At first, England’s industrial development intensified Irish misery. But industrial capitalism cannot expand beyond a certain point without rousing the lower classes, above all the industrial proletariat, to fight for political rights and social freedom.
A strong Irish oppositional movement arose as early as after the American War of Independence (1776-1782). It led to several concessions to Irish catholics in the face of England’s weakness resulting from the war.
A struggle for the right to vote began in England after the Napoleonic Wars. A struggle by the Catholics against their lack of rights, which prevented their access to public office and Parliament, arose parallel with this. And this Irish struggle was successful even earlier than that of the English for the extension of the franchise. Catholic Emancipation, which opened the way to public office and parliament for Catholics, went through as early as 1829; the extension of the franchise not until 1832.

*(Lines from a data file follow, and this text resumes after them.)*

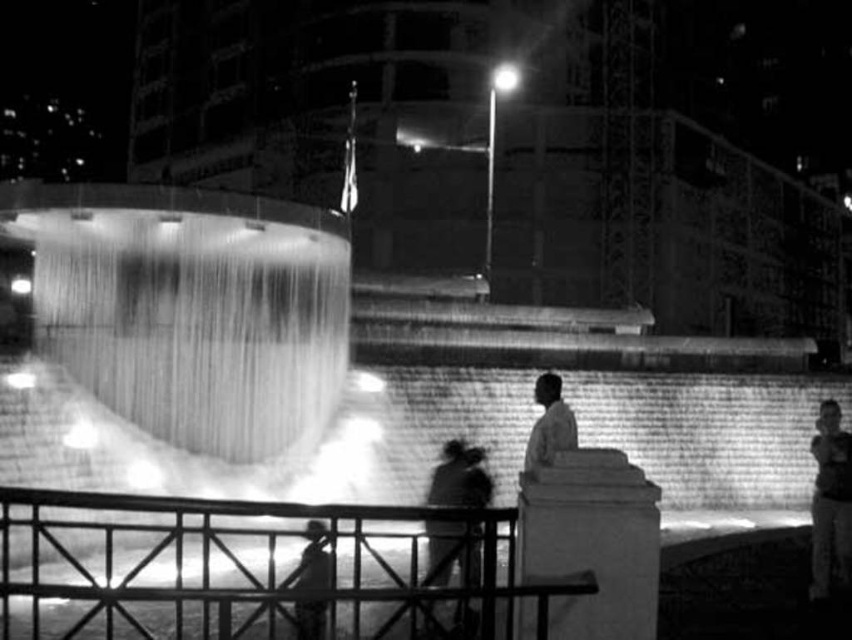 Question: Among these points, which one is farthest from the camera?

Choices:
 (A) (838, 522)
 (B) (306, 531)
 (C) (563, 420)
 (D) (58, 246)

Answer: (D)

Question: Which point is farther from the camera taking this photo?

Choices:
 (A) (527, 460)
 (B) (298, 572)

Answer: (A)

Question: Which is farther from the silhouette fabric at lower center?

Choices:
 (A) light brown leather jacket at center
 (B) translucent glass water at center
 (C) smooth skin face at right

Answer: (C)

Question: Does translucent glass water at center appear over light brown leather jacket at center?

Choices:
 (A) no
 (B) yes

Answer: (B)

Question: Observing the image, what is the correct spatial positioning of translucent glass water at center in reference to smooth skin face at right?

Choices:
 (A) right
 (B) left

Answer: (B)

Question: Can you confirm if smooth skin face at right is smaller than silhouette fabric at lower center?

Choices:
 (A) no
 (B) yes

Answer: (A) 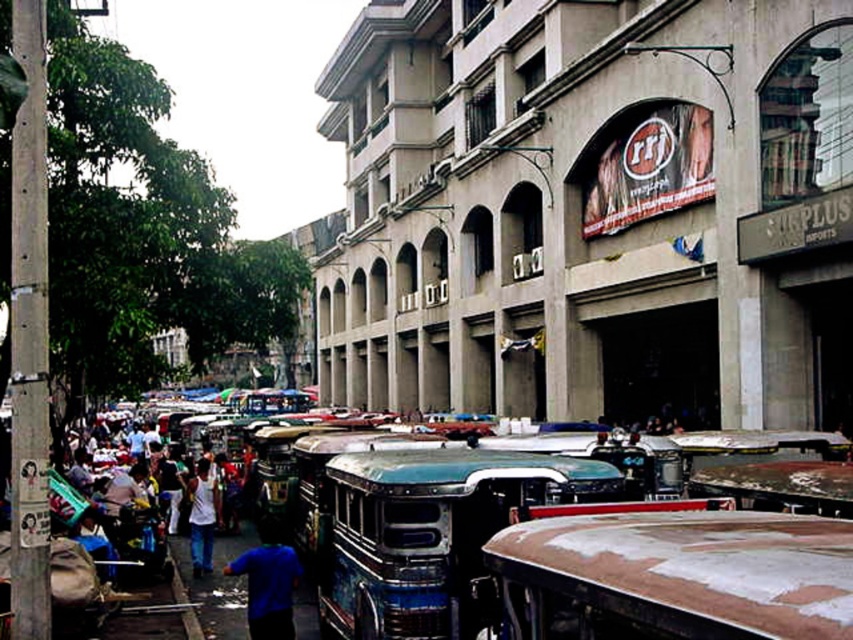 Who is more forward, (258, 608) or (207, 520)?

Positioned in front is point (258, 608).

In the scene shown: Is blue matte shirt at lower center taller than white matte shirt at center?

Correct, blue matte shirt at lower center is much taller as white matte shirt at center.

Is point (257, 628) closer to camera compared to point (190, 490)?

Yes, point (257, 628) is closer to viewer.

At what (x,y) coordinates should I click in order to perform the action: click on blue matte shirt at lower center. Please return your answer as a coordinate pair (x, y). Looking at the image, I should click on (268, 582).

Is rusty metal bus at center below blue matte shirt at lower center?

No, rusty metal bus at center is not below blue matte shirt at lower center.

Describe the element at coordinates (428, 532) in the screenshot. This screenshot has width=853, height=640. I see `rusty metal bus at center` at that location.

Where is `rusty metal bus at center`? rusty metal bus at center is located at coordinates (428, 532).

Between rusty metal bus at center and white matte shirt at center, which one is positioned higher?

rusty metal bus at center

Can you confirm if rusty metal bus at center is smaller than white matte shirt at center?

Incorrect, rusty metal bus at center is not smaller in size than white matte shirt at center.

Between point (496, 490) and point (209, 509), which one is positioned behind?

The point (209, 509) is behind.

Identify the location of rusty metal bus at center. (428, 532). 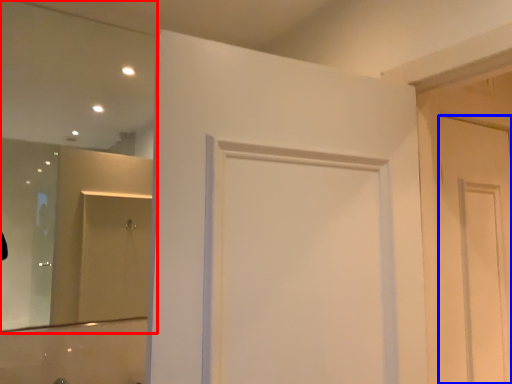 Question: Which object is further to the camera taking this photo, mirror (highlighted by a red box) or door (highlighted by a blue box)?

Choices:
 (A) mirror
 (B) door

Answer: (B) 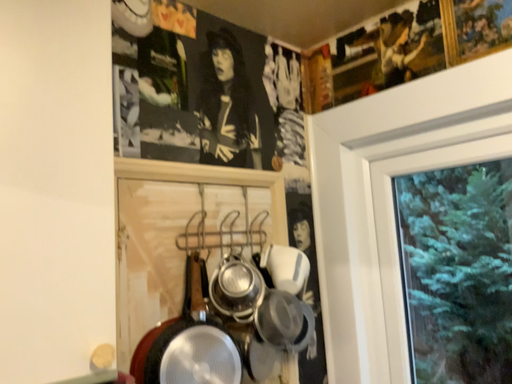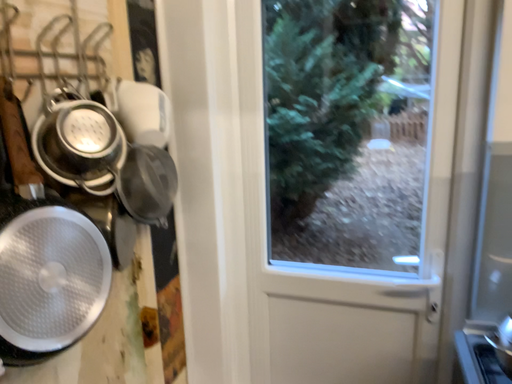 Question: How did the camera likely rotate when shooting the video?

Choices:
 (A) rotated left
 (B) rotated right

Answer: (B) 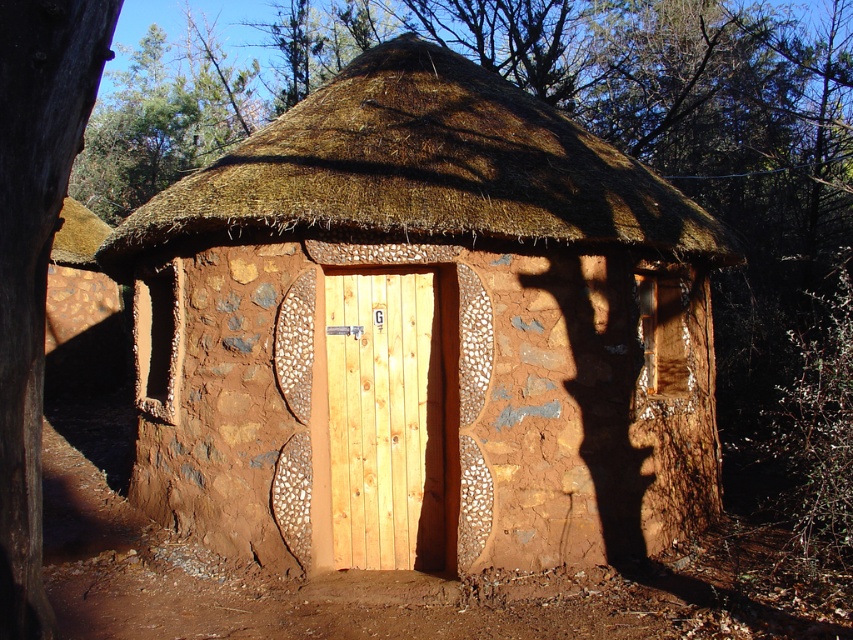 Question: Among these objects, which one is nearest to the camera?

Choices:
 (A) brown thatch at upper center
 (B) light brown wood door at center

Answer: (A)

Question: Does brown textured mud hut at center appear on the left side of light brown wood door at center?

Choices:
 (A) yes
 (B) no

Answer: (B)

Question: Does brown thatch at upper center have a lesser width compared to light brown wood door at center?

Choices:
 (A) no
 (B) yes

Answer: (A)

Question: Is the position of brown textured mud hut at center more distant than that of light brown wood door at center?

Choices:
 (A) no
 (B) yes

Answer: (A)

Question: Which point appears farthest from the camera in this image?

Choices:
 (A) (630, 268)
 (B) (408, 365)

Answer: (A)

Question: Which object is closer to the camera taking this photo?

This electoral reform did not satisfy the English masses. It merely removed the ascendancy of landed property in favour of the bourgeoisie, but denied the right to vote to the workers. These continued the fight for the vote in the form of the Chartist movement.
The Irish were not satisfied with the opening of the way to Parliament either. Now they demanded their own Parliament. Ireland had had one till 1800. But the country’s independence seemed highly dubious to England at that time as the French Revolution made the Irish friends of the French; and during the war between England and revolutionary France they had favoured French landings on the Irish coast.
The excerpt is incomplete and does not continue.